OHS Director’s Briefing: Workers’ Comp Coverage of PTSD and Mental Stress in Newfoundland

Newfoundland covers both acute and gradual onset mental stress but only if it’s triggered by traumatic events. There are also no coverage presumptions for PTSD or other forms of mental stress as there are in most other jurisdictions.


Section 43(1)(a) of the Newfoundland Workplace Health, Safety & Compensation Act says that workers are entitled to compensation for personal injury “arising out of and in the course of employment.” However, the definition of “injury” under Section 2(1)(o) specifically excludes “stress, other than an acute reaction to a sudden and unexpected traumatic event.”


The Newfoundland Workers’ Compensation Board, WorkSafeNL, Policy EN-18 provides the crucial details fleshing out the provisions of the Act. In July 2018, the agency modified Policy EN-18 to provide for broader coverage of mental stress claims.

  1. Event(s) Must Be Traumatic

For mental stress to be compensable, i.e., payable under workers’ comp, it must develop as a result of exposure to one or more traumatic events at work.  Examples:

  • Witnessing a fatality;
  • Being the victim of an armed robbery or hostage-taking;
  • Being subjected to physical violence; and
  • Being subjected to threats of physical violence that are serious and believable.
  1. Stress Can Be Acute or Chronic

Mental stress can develop in one of two ways: Acutely as a sudden and dramatic reaction to a single and discrete traumatic event; or gradually over time as a cumulative reaction to a series of traumatic events. Example: A paramedic that has responded to 10 fatal and gory traffic accidents gets pushed progressively closer to the edge until finally snapping when exposed to those same traumatic events during response 11.

Previous Policy EN-18 covered only acute reactions; but the new version indicates that both acute and cumulative stress claims are compensable. Even so, the triggering events must be traumatic. Unlike some r jurisdictions, Newfoundland doesn’t cover stress resulting from repeated or continuous exposure to workplace stressors that fall short of being traumatic.

  1. Must Be Work-Related

The traumatic event(s) must arise out of or in the course of the worker’s employment.

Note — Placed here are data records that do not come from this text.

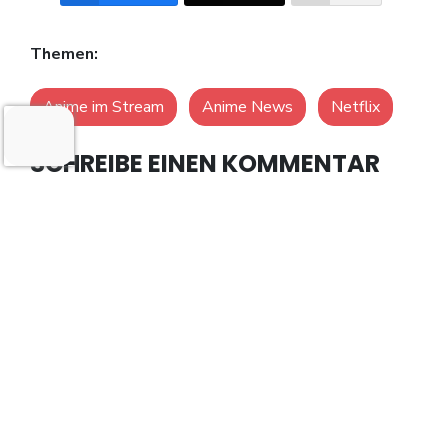
Themen:
Anime im Stream
Anime News
Netflix
SCHREIBE EINEN KOMMENTAR
Deine E-Mail-Adresse wird nicht veröffentlicht.
Erforderliche Felder sind mit
*
markiert
Name
*
Email
*
Kommentar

Policy EN-18 stipulates that the following do not meet the criterion:

  • “Burn-out” from work duties, workplace changes or performance demands; and
  • Stress caused by termination, discipline, demotion, performance review, work schedules and other employer decisions or actions regulating the worker’s employment.
  1. Disorder Must Be Recognized

The physical or mental disorder the worker suffers in reaction to a traumatic event(s) must be described in the American Psychiatric Association Diagnostic and Statistical Manual of Mental Disorders (DSM), e.g., PTSD, anxiety or depressive disorder or acute stress disorder.

  1. Must Be Proper Diagnosis

Finally, the disorder must be appropriately diagnosed under DSM guidelines by a psychiatrist, physician nurse practitioner or other qualified healthcare provider.

No Coverage Presumptions

A worker bringing a mental stress claim has the burden of proving, on a balance of probabilities, that all of the coverage criteria have been met. Unlike most jurisdictions, Newfoundland workers’ comp laws include no presumptions, i.e., situations where mental stress is presumed to be covered unless specifically rebutted, such as when the victim is an emergency response worker.